(ENTRIES SHOWN begins)
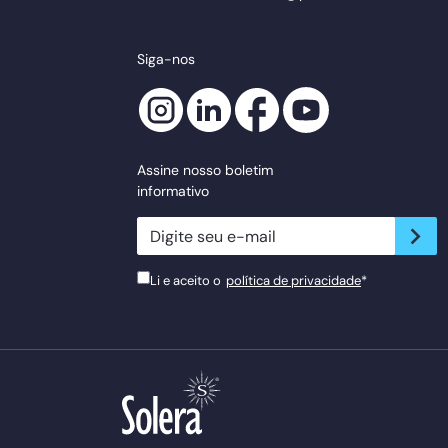
Siga-nos
Assine nosso boletim
informativo
newsletter.suscribe
Li e aceito o
política de privacidade
*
(ENTRIES SHOWN ends)
EXERCISE BRIEF - Apart from the pictures, repeat every entry exactly.

ANSWER SECTION -
Siga-nos
Assine nosso boletim
informativo
newsletter.suscribe
Li e aceito o
política de privacidade
*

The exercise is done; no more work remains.